Tracking AI Progress - AGI When?

Progress Legend:

Emoji	Meaning
✅	Completed
🚧	In Progress
⏳	Awaiting Progress
❌	Deadline Missed

Leopold Aschenbrenner - Situational Awareness Timeline

Leopold Aschenbrenner Base Scale Up

Yearly Predictions

2025/2026:

AI will drive $100B+ annual revenues for big tech companies
AI will outcompete PhDs in raw problem-solving smarts
We’ll have $10T companies (OpenAI @ $157 Billion)

2027/2028:

We’ll have models trained on the $100B+ cluster
Full-fledged AI agents/drop-in remote workers will start to widely automate software engineering and other cognitive jobs

Test Time Compute

Number of tokens	Equivalent to me working on something for…	OOMs	Progress
100s	A few minutes	ChatGPT (we are here)	✅
1,000s	Half an hour	+1 OOMs test-time compute	✅(OpenAI's O1-preview thinks for several minutes)
10,000s	Half a workday	+2 OOMs	⏳
100,000s	A workweek	+3 OOMs	⏳
Millions	Multiple months	+4 OOMs	⏳

Training Compute

Observing the increase in model sizes and parameter counts to evaluate progress in AI capability.

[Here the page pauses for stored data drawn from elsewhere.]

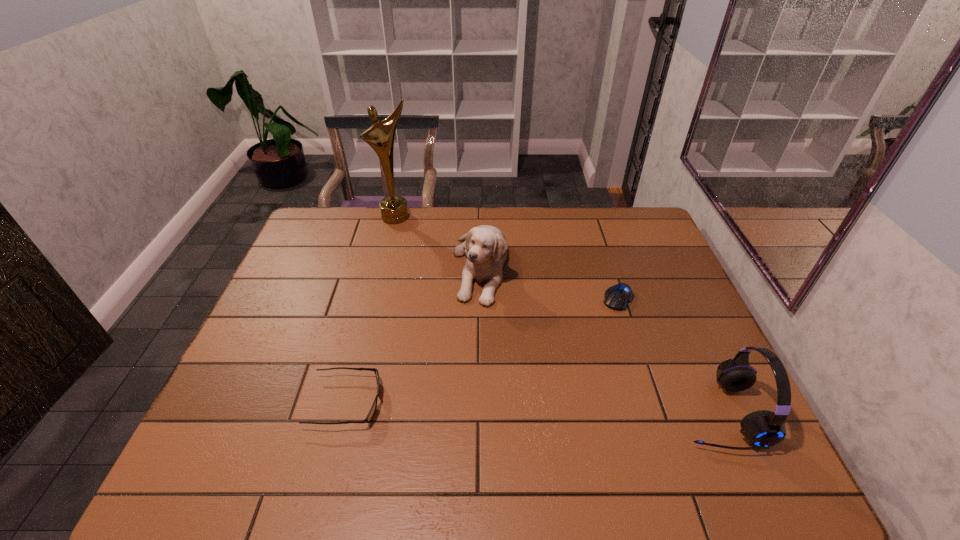 Where is `free spot at the right edge of the desktop`? free spot at the right edge of the desktop is located at coordinates (653, 294).

Locate an element on the screen. The height and width of the screenshot is (540, 960). vacant region at the far left corner of the desktop is located at coordinates coord(327,213).

This screenshot has width=960, height=540. I want to click on vacant region at the near right corner of the desktop, so click(x=693, y=407).

I want to click on vacant region between the second object from right to left and the headset, so click(668, 355).

You are a GUI agent. You are given a task and a screenshot of the screen. Output one action in this format:
    pyautogui.click(x=<x>, y=<y>)
    Task: Click on the free space between the farthest object and the headset
    
    Given the screenshot: What is the action you would take?
    pyautogui.click(x=557, y=315)

In order to click on vacant region between the shortest object and the sunglasses in this screenshot , I will do `click(482, 350)`.

At what (x,y) coordinates should I click in order to perform the action: click on vacant area that lies between the third object from left to right and the second shortest object. Please return your answer as a coordinate pair (x, y). The height and width of the screenshot is (540, 960). Looking at the image, I should click on (413, 335).

Identify the location of free space between the sunglasses and the shortest object. (482, 350).

I want to click on free spot between the headset and the shortest object, so click(x=668, y=355).

The height and width of the screenshot is (540, 960). I want to click on blank region between the tallest object and the shortest object, so click(x=507, y=258). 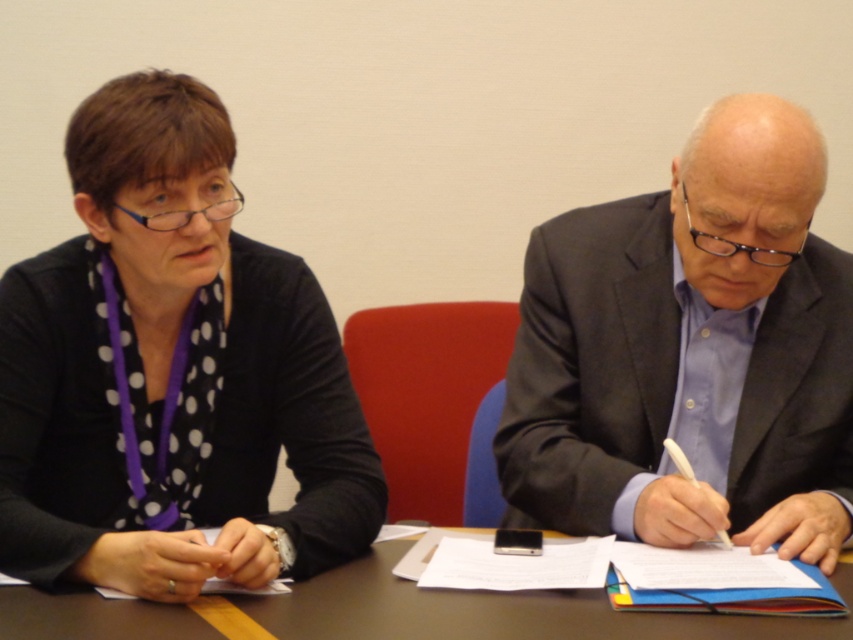 Question: Which object is farther from the camera taking this photo?

Choices:
 (A) brown wooden table at center
 (B) polka dot fabric at left

Answer: (B)

Question: Is polka dot fabric at left further to the viewer compared to brown wooden table at center?

Choices:
 (A) yes
 (B) no

Answer: (A)

Question: Which point appears farthest from the camera in this image?

Choices:
 (A) (651, 230)
 (B) (155, 611)

Answer: (A)

Question: Considering the relative positions of polka dot fabric at left and matte black suit at right in the image provided, where is polka dot fabric at left located with respect to matte black suit at right?

Choices:
 (A) above
 (B) below

Answer: (A)

Question: Can you confirm if polka dot fabric at left is positioned to the right of matte black suit at right?

Choices:
 (A) no
 (B) yes

Answer: (A)

Question: Based on their relative distances, which object is farther from the matte black suit at right?

Choices:
 (A) polka dot fabric at left
 (B) brown wooden table at center

Answer: (A) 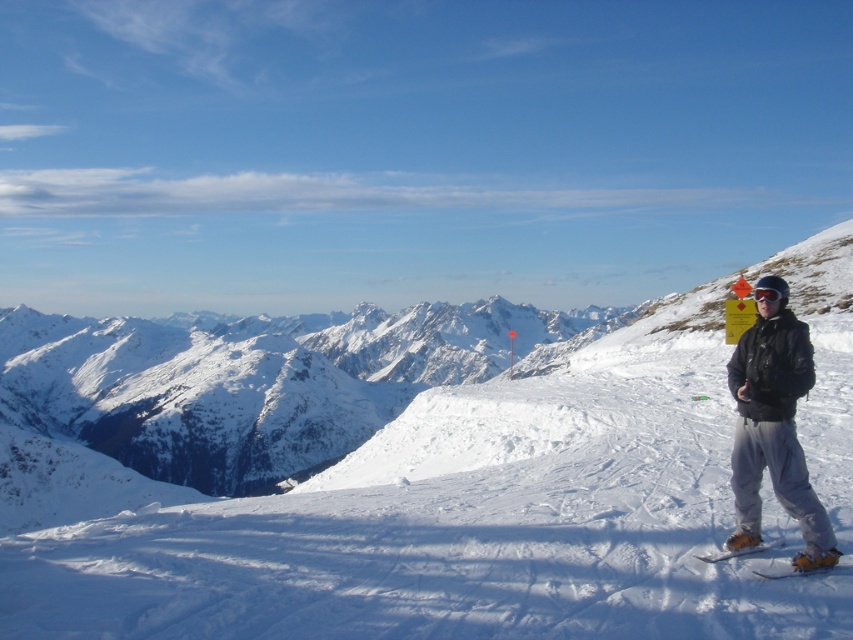 From the picture: You are a skier planning to navigate from the orange flag to the ski resort base. You notice two points marked on your map. Which point, point (706, 557) or point (780, 296), is closer to your current location near the orange flag?

Point (706, 557) is closer to the viewer than point (780, 296), so the closer point to your current location near the orange flag is point (706, 557).

You are a skier looking for your equipment. You remember leaving your yellow matte snowboard somewhere on the slope. According to the image, where exactly is the yellow matte snowboard at lower right located?

The yellow matte snowboard at lower right is located at point coordinates of (805, 564). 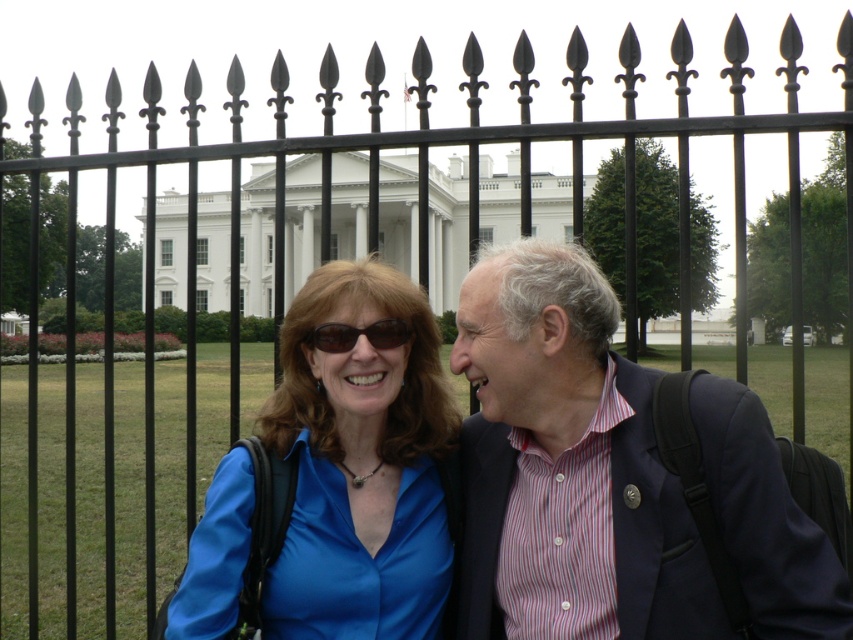 Between striped cotton shirt at center and blue satin blouse at center, which one is positioned higher?

Positioned higher is striped cotton shirt at center.

This screenshot has height=640, width=853. Describe the element at coordinates (566, 465) in the screenshot. I see `striped cotton shirt at center` at that location.

Is point (593, 321) farther from viewer compared to point (405, 342)?

No, it is in front of (405, 342).

Where is `striped cotton shirt at center`? striped cotton shirt at center is located at coordinates (566, 465).

Does striped cotton shirt at center have a greater width compared to matte black sunglasses at center?

Yes, striped cotton shirt at center is wider than matte black sunglasses at center.

The width and height of the screenshot is (853, 640). What do you see at coordinates (566, 465) in the screenshot? I see `striped cotton shirt at center` at bounding box center [566, 465].

What are the coordinates of `striped cotton shirt at center` in the screenshot? It's located at (566, 465).

Is point (407, 538) closer to viewer compared to point (338, 324)?

That is False.

From the picture: Is blue satin blouse at center positioned in front of matte black sunglasses at center?

Yes, it is in front of matte black sunglasses at center.

Is point (297, 346) positioned behind point (323, 344)?

Yes, point (297, 346) is farther from viewer.

This screenshot has width=853, height=640. In order to click on blue satin blouse at center in this screenshot , I will do `click(360, 465)`. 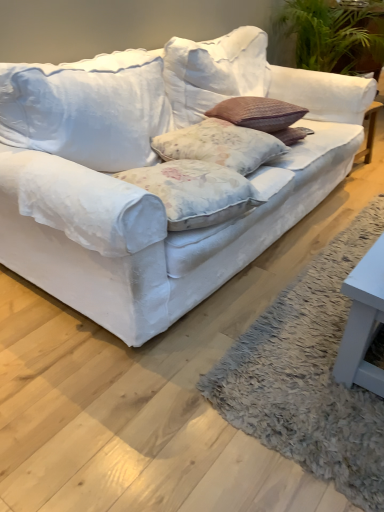 Question: From a real-world perspective, is floral fabric pillow at center positioned above or below white fabric couch at center?

Choices:
 (A) below
 (B) above

Answer: (B)

Question: Is floral fabric pillow at center in front of or behind white fabric couch at center in the image?

Choices:
 (A) behind
 (B) front

Answer: (A)

Question: Is point (228, 126) positioned closer to the camera than point (127, 215)?

Choices:
 (A) farther
 (B) closer

Answer: (A)

Question: In terms of height, does white fabric couch at center look taller or shorter compared to floral fabric pillow at center?

Choices:
 (A) short
 (B) tall

Answer: (B)

Question: Is point (339, 181) positioned closer to the camera than point (195, 138)?

Choices:
 (A) farther
 (B) closer

Answer: (A)

Question: In terms of width, does white fabric couch at center look wider or thinner when compared to floral fabric pillow at center?

Choices:
 (A) thin
 (B) wide

Answer: (B)

Question: From the image's perspective, is white fabric couch at center positioned above or below floral fabric pillow at center?

Choices:
 (A) above
 (B) below

Answer: (A) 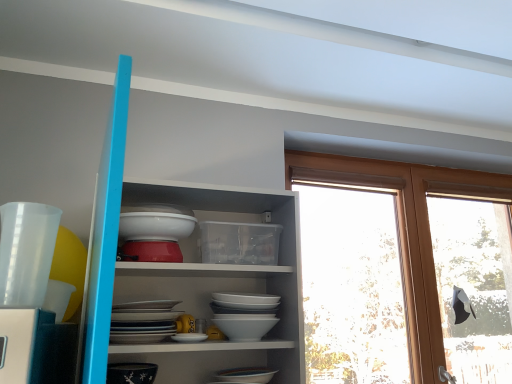 Question: Can you confirm if transparent plastic cup at left, the 2th tableware when ordered from back to front, is bigger than white glossy shelves at upper center?

Choices:
 (A) yes
 (B) no

Answer: (B)

Question: Considering the relative positions of transparent plastic cup at left, the second tableware from the bottom, and white glossy shelves at upper center in the image provided, is transparent plastic cup at left, the second tableware from the bottom, to the left of white glossy shelves at upper center from the viewer's perspective?

Choices:
 (A) yes
 (B) no

Answer: (A)

Question: Is white glossy shelves at upper center located within transparent plastic cup at left, which is the first tableware in front-to-back order?

Choices:
 (A) no
 (B) yes

Answer: (A)

Question: Considering the relative positions of transparent plastic cup at left, the second tableware from the bottom, and white glossy shelves at upper center in the image provided, is transparent plastic cup at left, the second tableware from the bottom, to the right of white glossy shelves at upper center from the viewer's perspective?

Choices:
 (A) yes
 (B) no

Answer: (B)

Question: Is transparent plastic cup at left, which ranks as the first tableware in top-to-bottom order, in contact with white glossy shelves at upper center?

Choices:
 (A) yes
 (B) no

Answer: (B)

Question: From the image's perspective, is transparent plastic cup at left, the 2th tableware when ordered from back to front, located above white glossy shelves at upper center?

Choices:
 (A) yes
 (B) no

Answer: (A)

Question: From a real-world perspective, is white glossy shelves at upper center over transparent plastic cup at left, which ranks as the first tableware in top-to-bottom order?

Choices:
 (A) yes
 (B) no

Answer: (B)

Question: Does white glossy shelves at upper center appear on the left side of transparent plastic cup at left, the second tableware from the bottom?

Choices:
 (A) yes
 (B) no

Answer: (B)

Question: Does white glossy shelves at upper center lie in front of transparent plastic cup at left, the 2th tableware when ordered from back to front?

Choices:
 (A) yes
 (B) no

Answer: (A)

Question: Are white glossy shelves at upper center and transparent plastic cup at left, the second tableware from the bottom, making contact?

Choices:
 (A) no
 (B) yes

Answer: (A)

Question: Is white glossy shelves at upper center smaller than transparent plastic cup at left, the 2th tableware when ordered from back to front?

Choices:
 (A) yes
 (B) no

Answer: (B)

Question: Considering the relative sizes of white glossy shelves at upper center and transparent plastic cup at left, the second tableware from the bottom, in the image provided, is white glossy shelves at upper center shorter than transparent plastic cup at left, the second tableware from the bottom,?

Choices:
 (A) yes
 (B) no

Answer: (B)

Question: Is white glossy shelves at upper center inside black glossy bowl at lower left, placed as the first tableware when sorted from back to front?

Choices:
 (A) no
 (B) yes

Answer: (A) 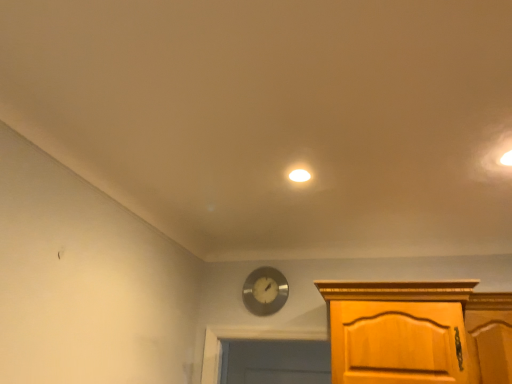 Question: From a real-world perspective, is metallic silver clock at center above or below white matte light fixture at center?

Choices:
 (A) below
 (B) above

Answer: (A)

Question: Is point (262, 301) positioned closer to the camera than point (295, 175)?

Choices:
 (A) farther
 (B) closer

Answer: (A)

Question: Considering the positions of metallic silver clock at center and white matte light fixture at center in the image, is metallic silver clock at center taller or shorter than white matte light fixture at center?

Choices:
 (A) short
 (B) tall

Answer: (B)

Question: Considering the positions of white matte light fixture at center and metallic silver clock at center in the image, is white matte light fixture at center taller or shorter than metallic silver clock at center?

Choices:
 (A) tall
 (B) short

Answer: (B)

Question: Relative to metallic silver clock at center, is white matte light fixture at center in front or behind?

Choices:
 (A) behind
 (B) front

Answer: (B)

Question: From the image's perspective, is white matte light fixture at center above or below metallic silver clock at center?

Choices:
 (A) below
 (B) above

Answer: (B)

Question: In terms of width, does white matte light fixture at center look wider or thinner when compared to metallic silver clock at center?

Choices:
 (A) thin
 (B) wide

Answer: (B) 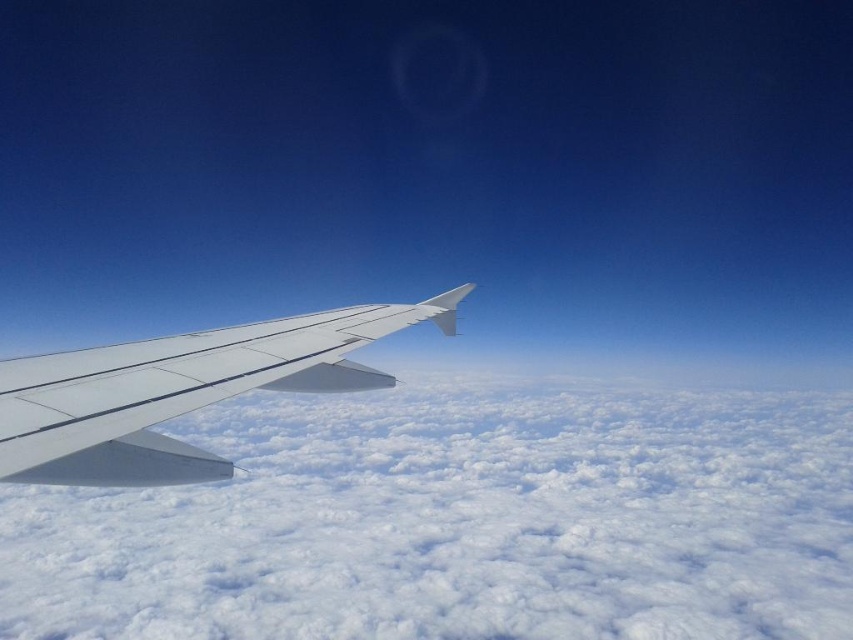 Based on the photo, you are a passenger sitting near the window and notice two points marked on the wing of the airplane. The first point is at coordinates point [320,438] and the second is at point [289,333]. From your seat, which point appears closer to you?

Point [289,333] appears closer because it is in front of point [320,438].

You are a passenger sitting by the window and see the white fluffy cloud at lower left and the white matte wing at lower left. Which object is closer to you?

The white fluffy cloud at lower left is positioned under the white matte wing at lower left, so the white fluffy cloud at lower left is closer to you.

Year	OOMs	H100s-equivalent	Cost	Power	Power reference class	Progress
2022	~GPT-4 cluster	~10k	~$500M	~10 MW	~10,000 average homes	✅
~2024	+1 OOM	~100k	$billions	~100 MW	~100,000 homes	✅ (xAI Mephis Datacenter, Colossus in 2024)
~2026	+2 OOMs	~1M	$10s of billions	~1 GW	The Hoover Dam, or a large nuclear reactor	🚧(OpenAI Abilene Datacenter, eta mid 2026)
~2028	+3 OOMs	~10M	$100s of billions	~10 GW	A small/medium US state	🚧(OpenAI + Microsoft, eta 2028)
~2030	+4 OOMs	~100M	$1T+	~100 GW	>20% of US electricity production	⏳

Source: Situational Awareness

OpenAI Levels

OpenAI has a 5 level system for benchmarking progress to AGI

Level	Description	Progress
Chatbots	AI with conversational language	✅
Reasoners	Human-level problem-solving	✅ (OpenAI's O1)
Agents	Systems that can take actions	🚧(OpenAI targeting January 2025)
Innovators	AI that can aid in invention	⏳
Organizations	AI that can do the work of an organization	⏳

Source: AXIOS

Benchmark Saturation

ARC PRIZE: 87.5% (on 12/20/2024 by OpenAI's O3)

MATH: 94.8% (on 9/12/2024 by OpenAI's O1)

GPQA Diamond: 87.7% (on 12/20/2024 by OpenAI's O3)

MMLU: 92.3% (on 9/12/2024 by OpenAI's O1)

AIME: 96.7% (on 12/20/2024 by OpenAI's O3)

EpochAI Frontier Math: 25.2% (on 12/20/2024 by OpenAI's O3)

SWE-bench Verified 71.7% (on 12/20/2024 by OpenAI's O3)

Note: We assume labs are not fabricating scores.